We talked some more, but the basic idea was clear. As Abe said, "It's virtual Lego - a 3-D modeling system with almost unlimited future potential."
"Oop! sounds too fun to resist - like that pile of FREE BIRD SEED in the old Road Runner cartoons," said Bug.
Susan said, "Maybe Oop! is Sea Monkeys. Maybe it seems unbelievably fun, but in the end winds up as a cruel, bitter letdown upon arrival."
"I doubt it," said Abe. "Michael's a genius. We all know that. And the ERS looked great."
"Just think," said Karla, "Lego can be rendered into anything, in 2 or 3 dimensions. This product has the possibility for becoming the universal standard for 3-dimensional modeling."
We silently nodded.
And we didn't talk much. We just looked into the flames and thought.
Mom called. She's learning the butterfly stroke - at 60!
Karla kept on talking about bodies, her obsession, tonight, about an hour ago before she fell asleep and I, as ever, remained wide-eyed and awake.
"When I was younger," she said, "I went through a phase where I wanted to be a machine. I think this is one of the normal phases that young people go through now - like The Lord of the Rings phase, the Ayn Rand phase - I honestly didn't want to be flesh; I wanted to be 'precision technology' - like a Los Angeles person; I listened to Kraftwerk and 'Cars' by Gary Numan."
(A concerned pause.) "Oh ... is your foot twitching, Dan? Let me fix it for you . . .
(Insert foot massage here.)
"That was a decade ago, and years have passed since I had had that particular dream of wanting to become a machine.
"Then four summers ago when I was visiting my parents down in McMinnville, I accidentally fell back into the body/machine dream.
"It was a summer day - too bright out - and I was walking amid the family's apple orchards and developed a brain-splitting, wasp's sting of a headache and became nauseous. I walked into the house and went into the basement to be cool, but I threw up on the cement floor next to the washer and dryer. I lost control of my left arm and then I passed out on top of a stack of laundry for three hours. Dad freaked out over the paralysis and drove me into the city and we did a brain scan to check for stroke damage and clots and stuff.

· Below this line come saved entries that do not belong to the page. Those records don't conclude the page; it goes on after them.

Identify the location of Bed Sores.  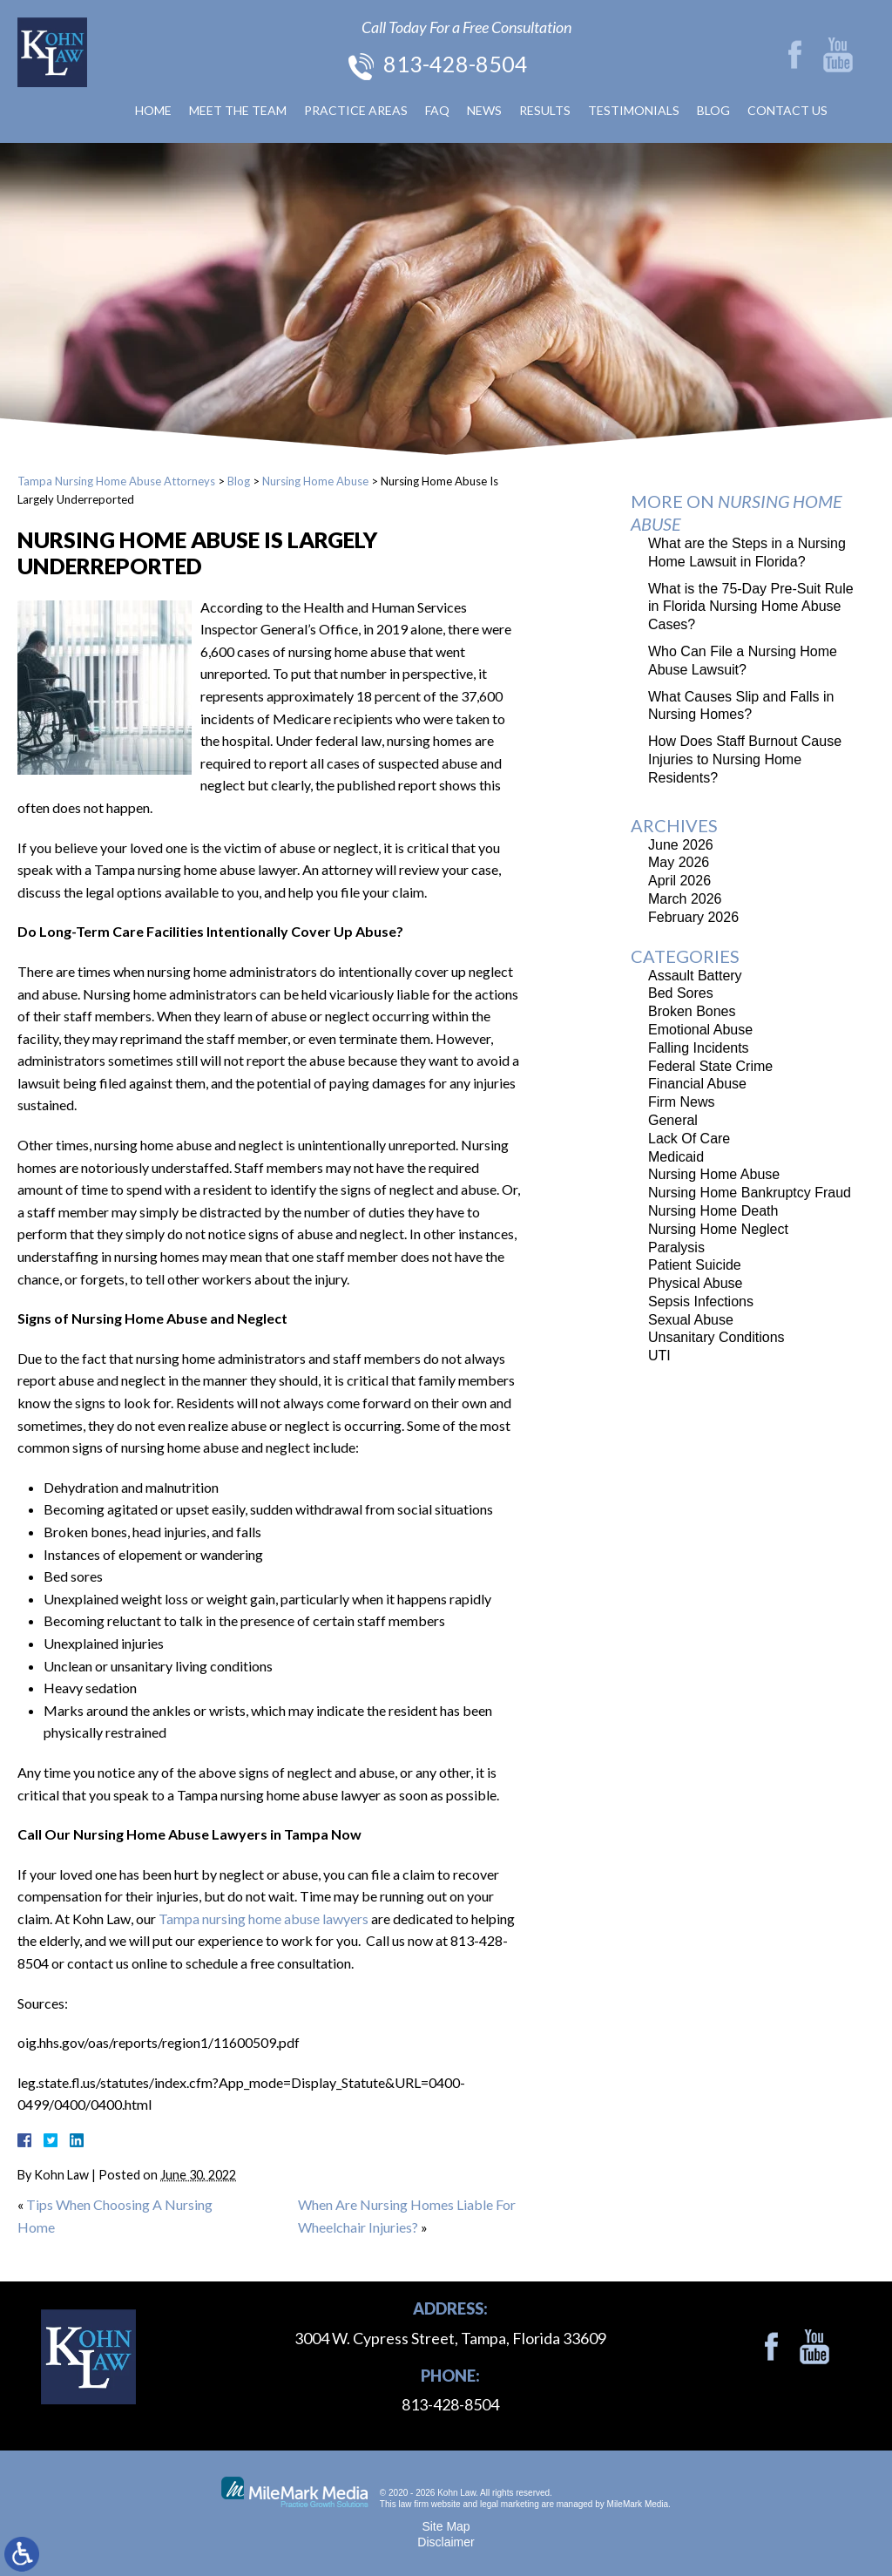
(680, 993).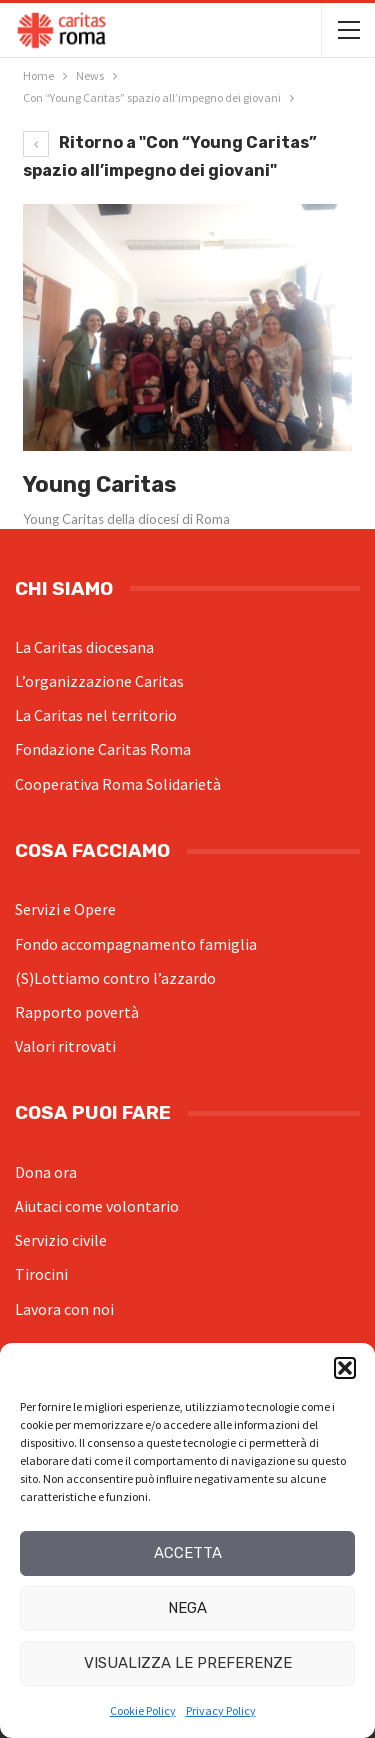  I want to click on Accetta, so click(188, 1553).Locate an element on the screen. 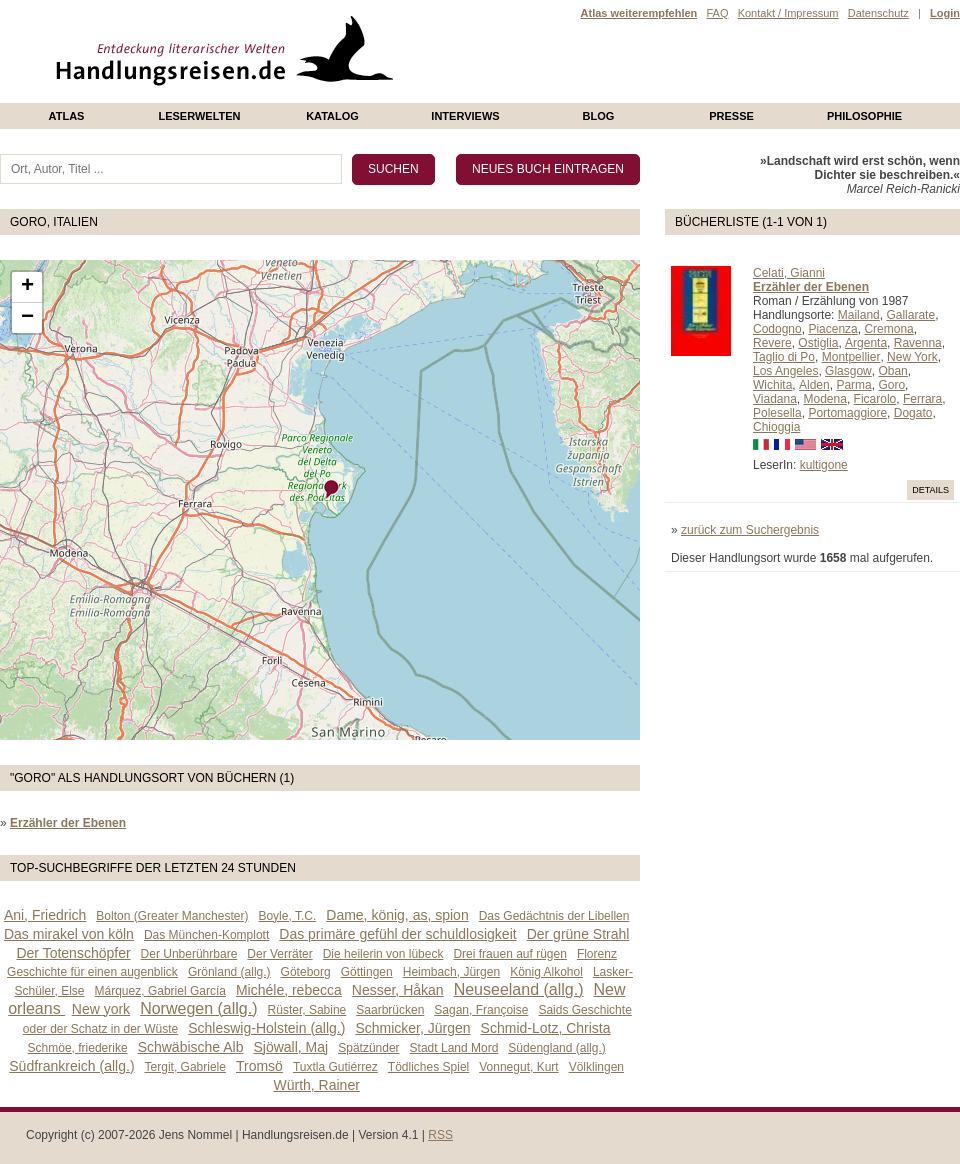  Los Angeles is located at coordinates (785, 371).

"They injected all sorts of isotopes into me and I found myself part of a literal body/machine system - being bodily radioactive - and inserted like a fuel rod into a body-scanning machine. I remember saying, to myself, 'So this is the feeling of being a machine.' I felt more curious about death than I felt afraid; I felt glad to be no longer human for a few brief minutes."
"Was there a blood clot?" I asked.
"No. Simple sunstroke. And the feeling of my being a machine evaporated quickly, too. But the whole incident made me decide to discover my body, pronto. Here," she said, scratching my tender inner forearms lightly with her fingernails, sending me into paroxysms of delight. "How does that feel?"
"Glrmmph."
"Just as I thought. People who do repetitive work on keyboards tend lo have highly erogenous forearms and shoulder cuffs. Now, you scratch me."